▶ [Your instructions]: The listing below should be printed in full and exactly, apart from its images.

----

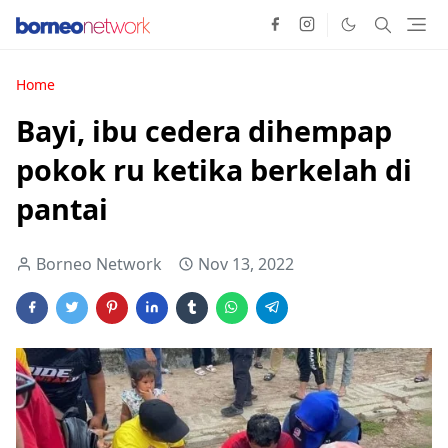
Home
Bayi, ibu cedera dihempap
pokok ru ketika berkelah di
pantai
Borneo Network
Nov 13, 2022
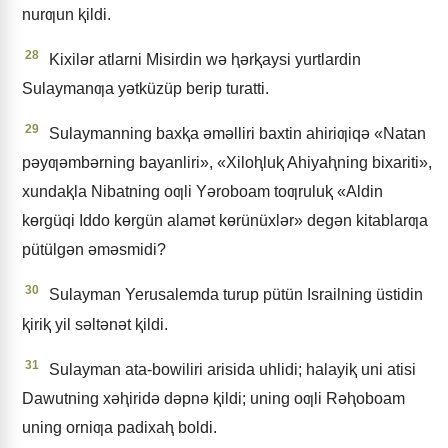
nurƣun ⱪildi.
28
Kixilǝr atlarni Misirdin wǝ ⱨǝrⱪaysi yurtlardin
Sulaymanƣa yǝtküzüp berip turatti.
29
Sulaymanning baxⱪa ǝmǝlliri baxtin ahiriƣiqǝ «Natan
pǝyƣǝmbǝrning bayanliri», «Xiloⱨluⱪ Ahiyaⱨning bixariti»,
xundaⱪla Nibatning oƣli Yǝroboam toƣruluⱪ «Aldin
kɵrgüqi Iddo kɵrgün alamǝt kɵrünüxlǝr» degǝn kitablarƣa
pütülgǝn ǝmǝsmidi?
30
Sulayman Yerusalemda turup pütün Israilning üstidin
ⱪiriⱪ yil sǝltǝnǝt ⱪildi.
31
Sulayman ata-bowiliri arisida uhlidi; halayiⱪ uni atisi
Dawutning xǝⱨiridǝ dǝpnǝ ⱪildi; uning oƣli Rǝⱨoboam
uning orniƣa padixaⱨ boldi.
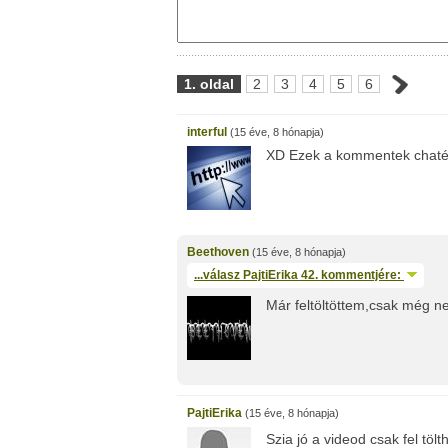
1. oldal
2
3
4
5
6
interful
(15 éve, 8 hónapja)
XD Ezek a kommentek chaté 
Beethoven
(15 éve, 8 hónapja)
...válasz
PajtiErika
42. kommentjére:
Már feltöltöttem,csak még ne
PajtiErika
(15 éve, 8 hónapja)
Szia jó a videod csak fel tölt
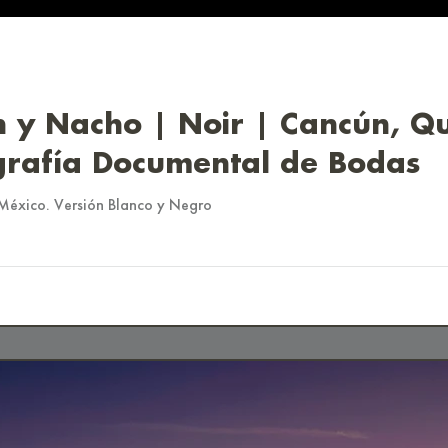
h y Nacho | Noir | Cancún, Q
grafía Documental de Bodas
éxico. Versión Blanco y Negro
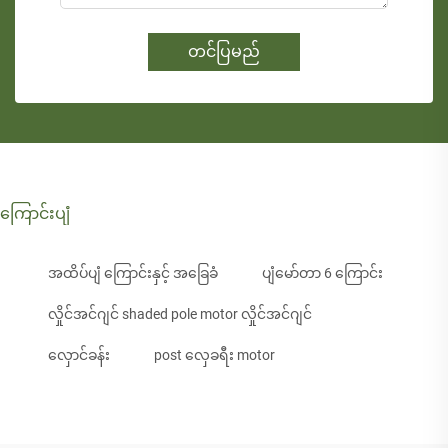
တင်ပြမည်
ကြောင်းပျံ
အထိပ်ပျံ ကြောင်းနှင့် အခြေခံ
ပျံမော်တာ 6 ကြောင်း
လှိုင်အင်ဂျင် shaded pole motor လှိုင်အင်ဂျင်
လှောင်ခန်း
post လှေခရီး motor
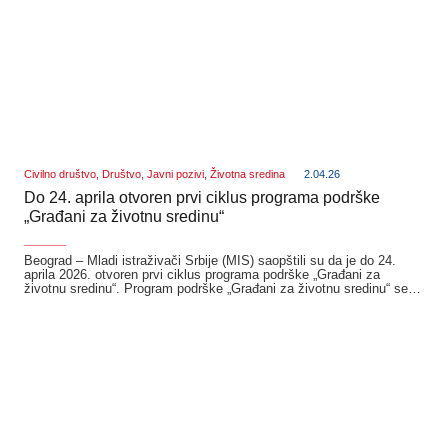
Civilno društvo
,
Društvo
,
Javni pozivi
,
Životna sredina
2.04.26
Do 24. aprila otvoren prvi ciklus programa podrške
„Građani za životnu sredinu“
_______
Beograd – Mladi istraživači Srbije (MIS) saopštili su da je do 24.
aprila 2026. otvoren prvi ciklus programa podrške „Građani za
životnu sredinu“. Program podrške „Građani za životnu sredinu“ se…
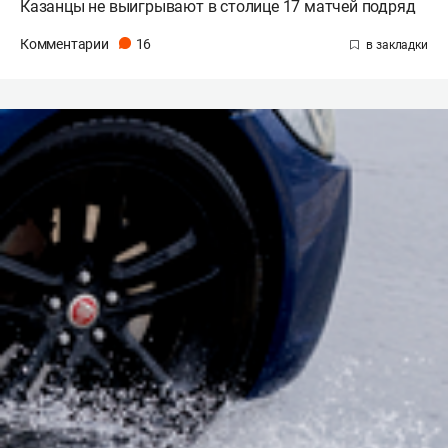
Казанцы не выигрывают в столице 17 матчей подряд
Комментарии
16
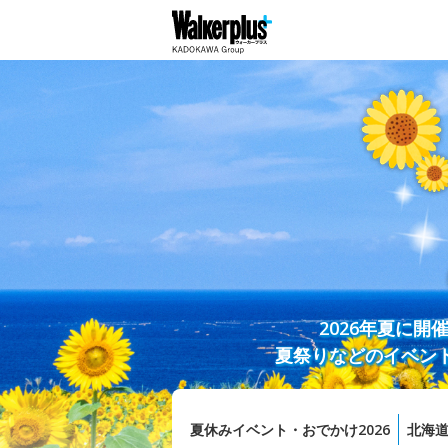
2026年夏に
夏祭りなどのイベン
夏休みイベント・おでかけ2026
北海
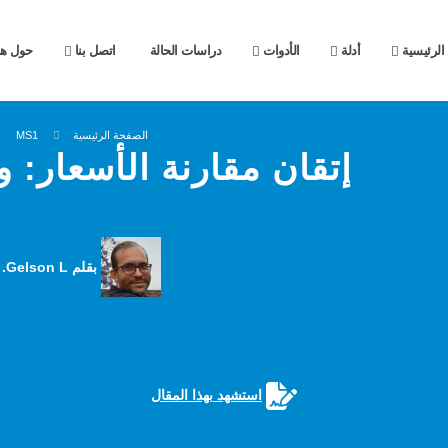
الرئيسية
أدلة
الأدوات
دراسات الحالة
اتصل بنا
حول هذ
الصفحة الرئيسية
MS1
إتقان مقارنة الأسعار: و
بقلم Gelson L.
استشهد بهذا المقال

----

▶ [Final answer]:
Home
Bayi, ibu cedera dihempap
pokok ru ketika berkelah di
pantai
Borneo Network
Nov 13, 2022
nurƣun ⱪildi.
28
Kixilǝr atlarni Misirdin wǝ ⱨǝrⱪaysi yurtlardin
Sulaymanƣa yǝtküzüp berip turatti.
29
Sulaymanning baxⱪa ǝmǝlliri baxtin ahiriƣiqǝ «Natan
pǝyƣǝmbǝrning bayanliri», «Xiloⱨluⱪ Ahiyaⱨning bixariti»,
xundaⱪla Nibatning oƣli Yǝroboam toƣruluⱪ «Aldin
kɵrgüqi Iddo kɵrgün alamǝt kɵrünüxlǝr» degǝn kitablarƣa
pütülgǝn ǝmǝsmidi?
30
Sulayman Yerusalemda turup pütün Israilning üstidin
ⱪiriⱪ yil sǝltǝnǝt ⱪildi.
31
Sulayman ata-bowiliri arisida uhlidi; halayiⱪ uni atisi
Dawutning xǝⱨiridǝ dǝpnǝ ⱪildi; uning oƣli Rǝⱨoboam
uning orniƣa padixaⱨ boldi.
1. oldal
2
3
4
5
6
interful
(15 éve, 8 hónapja)
XD Ezek a kommentek chaté 
Beethoven
(15 éve, 8 hónapja)
...válasz
PajtiErika
42. kommentjére:
Már feltöltöttem,csak még ne
PajtiErika
(15 éve, 8 hónapja)
Szia jó a videod csak fel tölt
h y Nacho | Noir | Cancún, Q
grafía Documental de Bodas
éxico. Versión Blanco y Negro
တင်ပြမည်
ကြောင်းပျံ
အထိပ်ပျံ ကြောင်းနှင့် အခြေခံ
ပျံမော်တာ 6 ကြောင်း
လှိုင်အင်ဂျင် shaded pole motor လှိုင်အင်ဂျင်
လှောင်ခန်း
post လှေခရီး motor
Civilno društvo
,
Društvo
,
Javni pozivi
,
Životna sredina
2.04.26
Do 24. aprila otvoren prvi ciklus programa podrške
„Građani za životnu sredinu“
_______
Beograd – Mladi istraživači Srbije (MIS) saopštili su da je do 24.
aprila 2026. otvoren prvi ciklus programa podrške „Građani za
životnu sredinu“. Program podrške „Građani za životnu sredinu“ se…
Казанцы не выигрывают в столице 17 матчей подряд
Комментарии
16
2026年夏に
夏祭りなどのイベン
夏休みイベント・おでかけ2026
北海
الرئيسية
أدلة
الأدوات
دراسات الحالة
اتصل بنا
حول هذ
الصفحة الرئيسية
MS1
إتقان مقارنة الأسعار: و
بقلم Gelson L.
استشهد بهذا المقال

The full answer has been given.